BROSH: I am not sure I should be giving anyone advice on this as I feel clueless myself but the thing I feel worked well with Flat Filters was doing exactly what we wanted no compromises whatsoever. I normally work for clients so I am used to considering lots of factors like other people’s opinions, audiences, profitability, marketability, etc. This time I just did whatever I wanted even if it seemed completely out there.
Preparing for the Flat Filters exhibition at Burley Fisher Books
AO: You tabled last year at ELCAF with Flat Filters. What was that experience like in terms of interacting with potential readers for the first time? What has reaction to Flat Filters been like from those who have picked it up?
BROSH: I am quite shy in person and to be honest I found it difficult to talk to others at ELCAF. I also just had a baby three months earlier so this was our first time apart (I had to hide between the benches of the round chapel and pump milk for her!) which made me a bit distracted. Luckily Chino is very chatty so he spoke to people and met quite a lot of other artists. The main reactions we got is how professional it looked for a debut and how beautifully printed it was.
AO: Are you working on any new comics at the moment? Or do you have any future comics projects planned that you can talk about either as solo projects or collaborations?
BROSH: I have three things on the go although all three are going very slow. One is a solo project I’ve started a couple of years ago, which based on my personal life and is abstract and textless. The other is a short I am working on with my sister who is a writer, and the third is another project of a similar length to FF with Chino, it is still very initial stages. I’m hoping I will have something ready at the beginning of 2021.

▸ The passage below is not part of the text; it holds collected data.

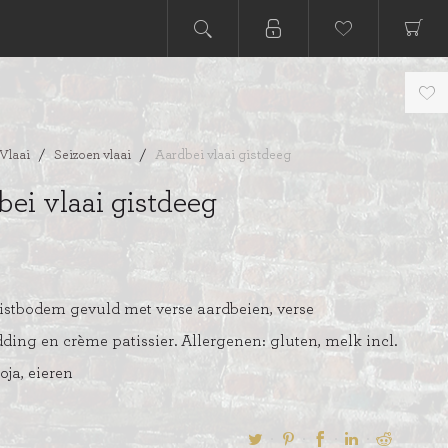
Vlaai
/
Seizoen vlaai
/
Aardbei vlaai gistdeeg
ei vlaai gistdeeg
istbodem gevuld met verse aardbeien, verse
ing en crème patissier. Allergenen: gluten, melk incl.
soja, eieren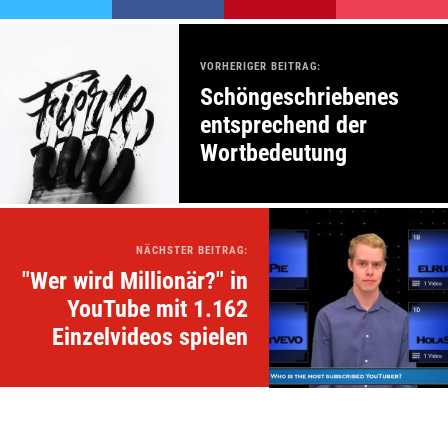
VORHERIGER BEITRAG:
Schöngeschriebenes
entsprechend der
Wortbedeutung
NÄCHSTER BEITRAG:
"Wer wird Millionär?" in
YouTube mit 1.162
Einzelvideos spielen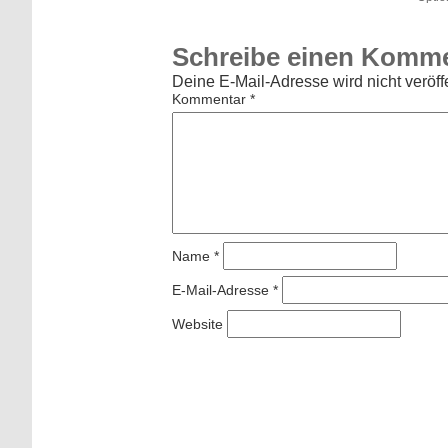
Schreibe einen Komm
Deine E-Mail-Adresse wird nicht veröffe
Kommentar
*
Name
*
E-Mail-Adresse
*
Website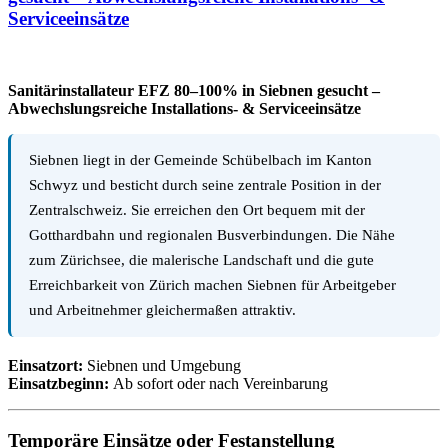
Serviceeinsätze
Sanitärinstallateur EFZ 80–100% in Siebnen gesucht –
Abwechslungsreiche Installations- & Serviceeinsätze
Siebnen liegt in der Gemeinde Schübelbach im Kanton
Schwyz und besticht durch seine zentrale Position in der
Zentralschweiz. Sie erreichen den Ort bequem mit der
Gotthardbahn und regionalen Busverbindungen. Die Nähe
zum Zürichsee, die malerische Landschaft und die gute
Erreichbarkeit von Zürich machen Siebnen für Arbeitgeber
und Arbeitnehmer gleichermaßen attraktiv.
Einsatzort:
Siebnen und Umgebung
Einsatzbeginn:
Ab sofort oder nach Vereinbarung
Temporäre Einsätze oder Festanstellung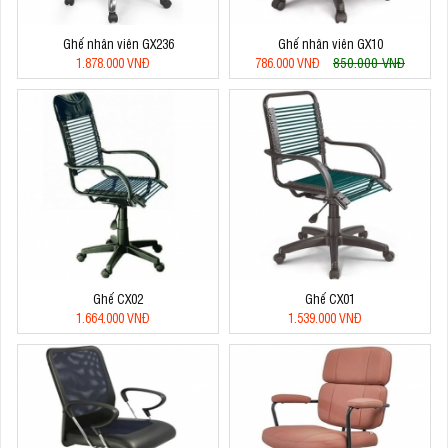
Ghế nhân viên GX236
Ghế nhân viên GX10
850.000 VNĐ
1.878.000 VNĐ
786.000 VNĐ
Ghế CX02
Ghế CX01
1.664.000 VNĐ
1.539.000 VNĐ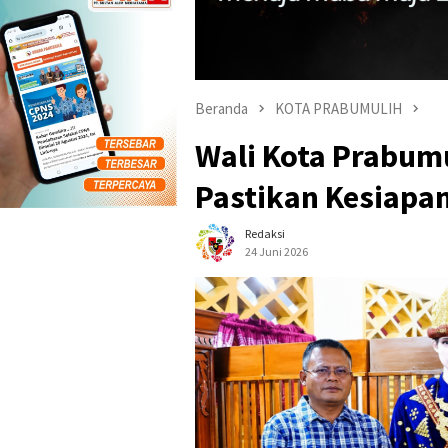
Beranda
KOTA PRABUMULIH
Wali Kota Prabumu
Pastikan Kesiapa
Redaksi
24 Juni 2026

AO: And finally, given the challenges that 2020 has had for us all how have the last few months impacted on your practice? In what ways have you had to adapt to the ever changing realities of this year?
BROSH: It had a massive impact on me. I took a year off work to look after my baby, which in itself had a huge impact on my life, and that was going to end at the beginning of March. As I was getting ready to start working again everything started deteriorating with Covid. Consequently my baby couldn’t start nursery and I couldn’t do almost anything creative as I haven’t mentally got out of the baby ‘head’ or had the actual time to focus on any significant drawing project. I’m hoping that now schools / nurseries have reopened I will be able to get back into creating, I really miss it.